■ Problem to work on ■
Please copy each line below that contains the string "Cookies".
┄┄┄┄┄┄
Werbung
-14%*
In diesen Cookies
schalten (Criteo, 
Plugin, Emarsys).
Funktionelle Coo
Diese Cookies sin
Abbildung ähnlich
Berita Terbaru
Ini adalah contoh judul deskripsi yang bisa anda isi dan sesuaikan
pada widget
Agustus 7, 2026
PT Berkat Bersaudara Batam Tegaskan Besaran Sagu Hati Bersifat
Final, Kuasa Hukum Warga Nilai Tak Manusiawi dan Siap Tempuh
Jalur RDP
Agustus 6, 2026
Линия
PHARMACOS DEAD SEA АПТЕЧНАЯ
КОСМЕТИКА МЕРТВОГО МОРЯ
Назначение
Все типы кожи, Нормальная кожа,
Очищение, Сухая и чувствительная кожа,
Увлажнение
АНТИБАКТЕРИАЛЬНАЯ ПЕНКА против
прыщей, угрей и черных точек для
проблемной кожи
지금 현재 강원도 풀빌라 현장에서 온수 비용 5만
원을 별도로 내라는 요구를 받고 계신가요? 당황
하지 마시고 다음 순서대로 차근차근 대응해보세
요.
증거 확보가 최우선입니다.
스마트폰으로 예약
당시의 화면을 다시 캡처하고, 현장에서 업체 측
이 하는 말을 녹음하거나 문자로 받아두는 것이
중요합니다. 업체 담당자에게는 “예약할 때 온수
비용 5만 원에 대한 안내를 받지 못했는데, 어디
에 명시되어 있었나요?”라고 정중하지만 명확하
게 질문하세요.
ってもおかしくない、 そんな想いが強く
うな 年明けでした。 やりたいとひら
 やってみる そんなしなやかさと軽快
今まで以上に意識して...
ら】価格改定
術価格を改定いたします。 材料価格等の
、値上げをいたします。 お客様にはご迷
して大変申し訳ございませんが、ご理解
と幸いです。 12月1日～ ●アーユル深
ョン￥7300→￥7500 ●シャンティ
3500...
┄┄┄┄┄┄
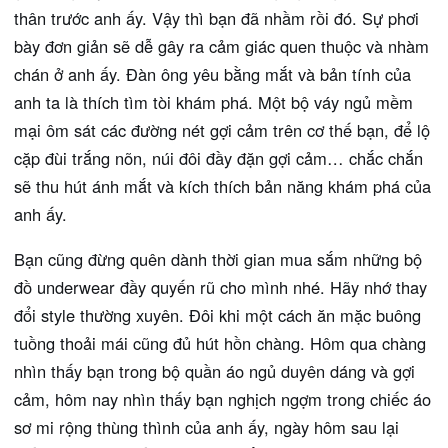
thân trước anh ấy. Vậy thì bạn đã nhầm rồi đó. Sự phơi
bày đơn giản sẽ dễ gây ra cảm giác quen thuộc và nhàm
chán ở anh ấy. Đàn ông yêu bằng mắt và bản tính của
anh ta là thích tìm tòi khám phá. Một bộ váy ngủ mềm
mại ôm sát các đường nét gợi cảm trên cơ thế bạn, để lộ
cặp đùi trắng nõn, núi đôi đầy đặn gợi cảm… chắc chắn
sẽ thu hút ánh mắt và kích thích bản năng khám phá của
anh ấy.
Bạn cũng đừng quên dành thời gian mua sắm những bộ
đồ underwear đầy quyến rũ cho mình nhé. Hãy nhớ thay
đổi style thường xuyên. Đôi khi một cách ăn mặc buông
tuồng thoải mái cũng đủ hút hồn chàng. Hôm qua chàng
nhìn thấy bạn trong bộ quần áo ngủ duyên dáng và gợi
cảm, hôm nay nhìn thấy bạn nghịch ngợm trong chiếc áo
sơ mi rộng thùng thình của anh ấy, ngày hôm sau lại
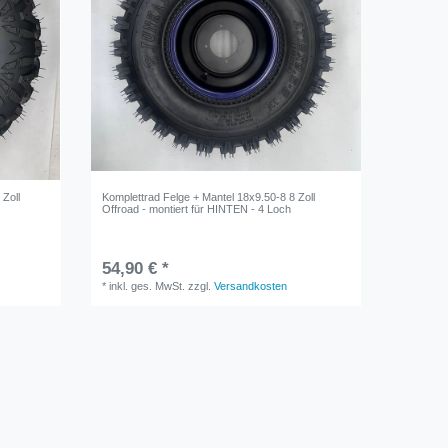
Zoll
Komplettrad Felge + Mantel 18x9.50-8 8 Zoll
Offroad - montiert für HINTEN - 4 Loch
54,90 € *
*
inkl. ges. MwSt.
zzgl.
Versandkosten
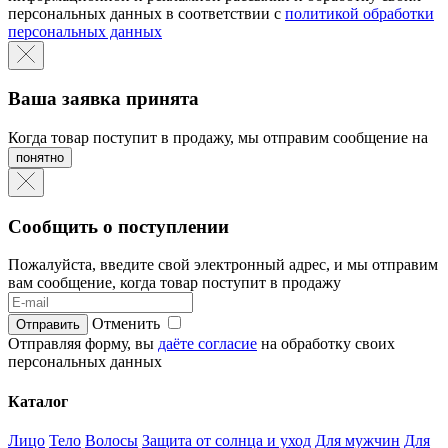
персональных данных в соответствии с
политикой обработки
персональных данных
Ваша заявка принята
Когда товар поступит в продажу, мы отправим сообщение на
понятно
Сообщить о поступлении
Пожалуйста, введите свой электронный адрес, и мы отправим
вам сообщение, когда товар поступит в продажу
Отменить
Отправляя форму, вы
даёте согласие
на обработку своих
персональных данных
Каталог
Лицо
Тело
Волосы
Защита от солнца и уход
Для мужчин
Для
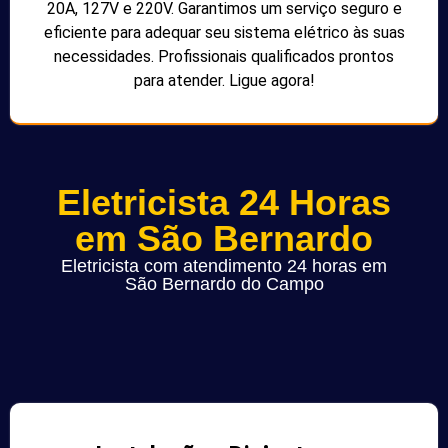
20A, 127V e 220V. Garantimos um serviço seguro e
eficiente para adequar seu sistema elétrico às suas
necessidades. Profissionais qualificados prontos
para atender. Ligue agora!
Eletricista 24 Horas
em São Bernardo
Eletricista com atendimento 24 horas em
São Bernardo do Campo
┄┄┄┄┄┄
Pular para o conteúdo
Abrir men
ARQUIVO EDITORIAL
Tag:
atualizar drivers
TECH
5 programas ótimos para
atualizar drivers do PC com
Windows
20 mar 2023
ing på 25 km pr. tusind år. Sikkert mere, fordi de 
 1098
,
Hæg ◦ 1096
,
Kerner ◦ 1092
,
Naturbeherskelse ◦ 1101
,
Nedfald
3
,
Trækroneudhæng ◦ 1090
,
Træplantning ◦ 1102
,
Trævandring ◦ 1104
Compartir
┄┄┄┄┄┄
■ Finished exercise ■
In diesen Cookies
Diese Cookies sin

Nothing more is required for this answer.